Assigned task — Reproduce verbatim the line containing "navigateur pour mon prochain commentaire." and every line that follows it through the end of the entries below, omitting all pictures.

Extracted page text data —

--

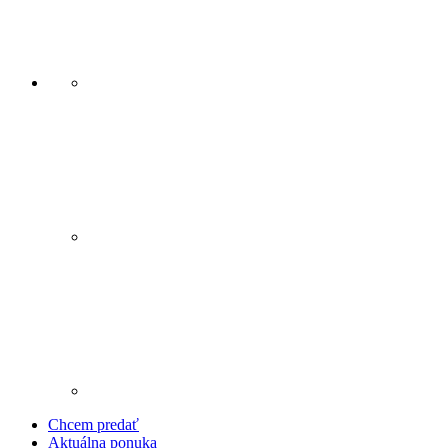
Chcem predať
Aktuálna ponuka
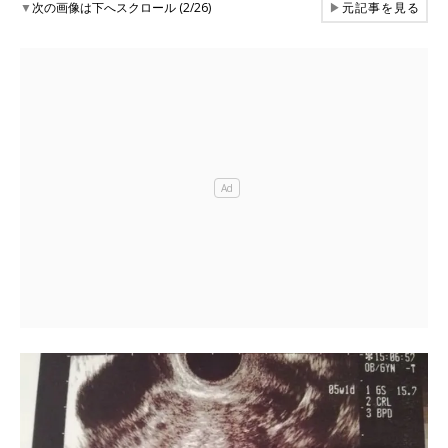
▼
次の画像は下へスクロール (2/26)
▶
元記事を見る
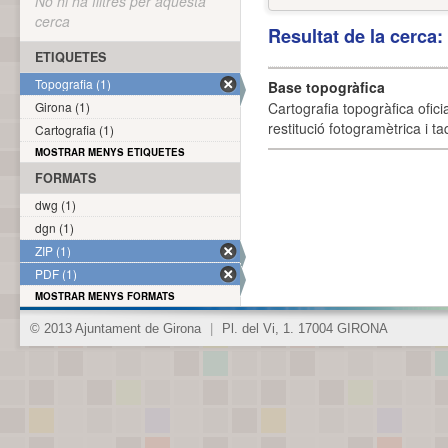
No hi ha filtres per aquesta
cerca
Resultat de la cerca
ETIQUETES
Topografia (1)
Base topogràfica
Girona (1)
Cartografia topogràfica ofic
restitució fotogramètrica i ta
Cartografia (1)
MOSTRAR MENYS ETIQUETES
FORMATS
dwg (1)
dgn (1)
ZIP (1)
PDF (1)
MOSTRAR MENYS FORMATS
© 2013 Ajuntament de Girona
|
Pl. del Vi, 1. 17004 GIRONA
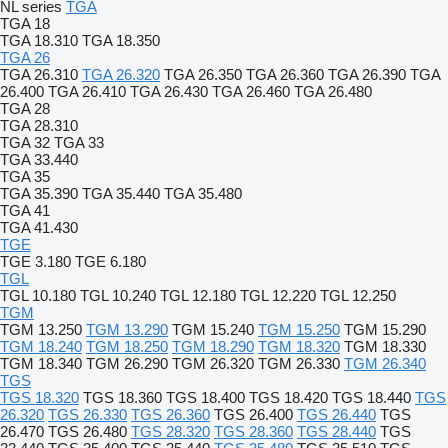
NL series
TGA
TGA 18
TGA 18.310
TGA 18.350
TGA 26
TGA 26.310
TGA 26.320
TGA 26.350
TGA 26.360
TGA 26.390
TGA
26.400
TGA 26.410
TGA 26.430
TGA 26.460
TGA 26.480
TGA 28
TGA 28.310
TGA 32
TGA 33
TGA 33.440
TGA 35
TGA 35.390
TGA 35.440
TGA 35.480
TGA 41
TGA 41.430
TGE
TGE 3.180
TGE 6.180
TGL
TGL 10.180
TGL 10.240
TGL 12.180
TGL 12.220
TGL 12.250
TGM
TGM 13.250
TGM 13.290
TGM 15.240
TGM 15.250
TGM 15.290
TGM 18.240
TGM 18.250
TGM 18.290
TGM 18.320
TGM 18.330
TGM 18.340
TGM 26.290
TGM 26.320
TGM 26.330
TGM 26.340
TGS
TGS 18.320
TGS 18.360
TGS 18.400
TGS 18.420
TGS 18.440
TGS
26.320
TGS 26.330
TGS 26.360
TGS 26.400
TGS 26.440
TGS
26.470
TGS 26.480
TGS 28.320
TGS 28.360
TGS 28.440
TGS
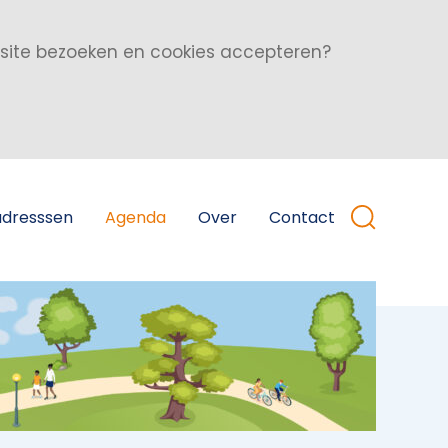
bsite bezoeken en cookies accepteren?
adresssen
Agenda
Over
Contact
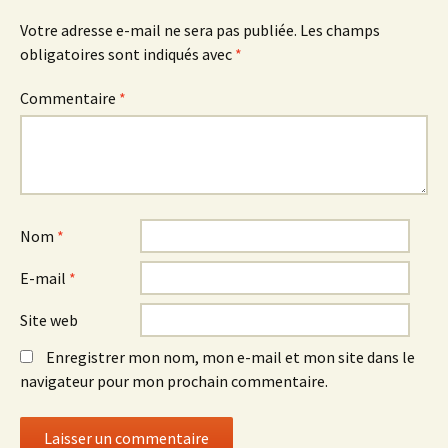
Votre adresse e-mail ne sera pas publiée.
Les champs
obligatoires sont indiqués avec
*
Commentaire
*
Nom
*
E-mail
*
Site web
Enregistrer mon nom, mon e-mail et mon site dans le
navigateur pour mon prochain commentaire.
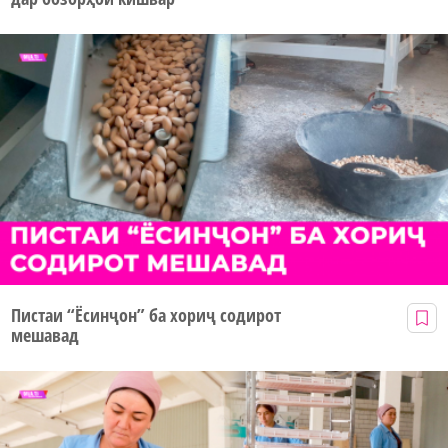
Пистаи “Ёсинҷон” ба хориҷ содирот
мешавад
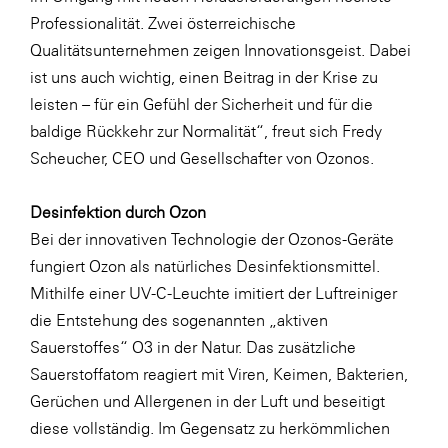
Professionalität. Zwei österreichische
Qualitätsunternehmen zeigen Innovationsgeist. Dabei
ist uns auch wichtig, einen Beitrag in der Krise zu
leisten – für ein Gefühl der Sicherheit und für die
baldige Rückkehr zur Normalität“, freut sich Fredy
Scheucher, CEO und Gesellschafter von Ozonos.
Desinfektion durch Ozon
Bei der innovativen Technologie der Ozonos-Geräte
fungiert Ozon als natürliches Desinfektionsmittel.
Mithilfe einer UV-C-Leuchte imitiert der Luftreiniger
die Entstehung des sogenannten „aktiven
Sauerstoffes“ O3 in der Natur. Das zusätzliche
Sauerstoffatom reagiert mit Viren, Keimen, Bakterien,
Gerüchen und Allergenen in der Luft und beseitigt
diese vollständig. Im Gegensatz zu herkömmlichen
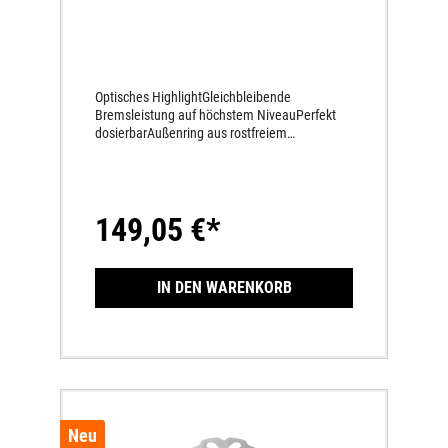
Optisches HighlightGleichbleibende
Bremsleistung auf höchstem NiveauPerfekt
dosierbarAußenring aus rostfreiem
Hochleistungs-Bremsenstahl
149,05 €*
IN DEN WARENKORB
Neu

--

Response to the task —
navigateur pour mon prochain commentaire.
Пистаи “Ёсинҷон” ба хориҷ содирот
мешавад
Professionalität. Zwei österreichische
Qualitätsunternehmen zeigen Innovationsgeist. Dabei
ist uns auch wichtig, einen Beitrag in der Krise zu
leisten – für ein Gefühl der Sicherheit und für die
baldige Rückkehr zur Normalität“, freut sich Fredy
Scheucher, CEO und Gesellschafter von Ozonos.
Desinfektion durch Ozon
Bei der innovativen Technologie der Ozonos-Geräte
fungiert Ozon als natürliches Desinfektionsmittel.
Mithilfe einer UV-C-Leuchte imitiert der Luftreiniger
die Entstehung des sogenannten „aktiven
Sauerstoffes“ O3 in der Natur. Das zusätzliche
Sauerstoffatom reagiert mit Viren, Keimen, Bakterien,
Gerüchen und Allergenen in der Luft und beseitigt
diese vollständig. Im Gegensatz zu herkömmlichen
Optisches HighlightGleichbleibende
Bremsleistung auf höchstem NiveauPerfekt
dosierbarAußenring aus rostfreiem
Hochleistungs-Bremsenstahl
149,05 €*
IN DEN WARENKORB
Neu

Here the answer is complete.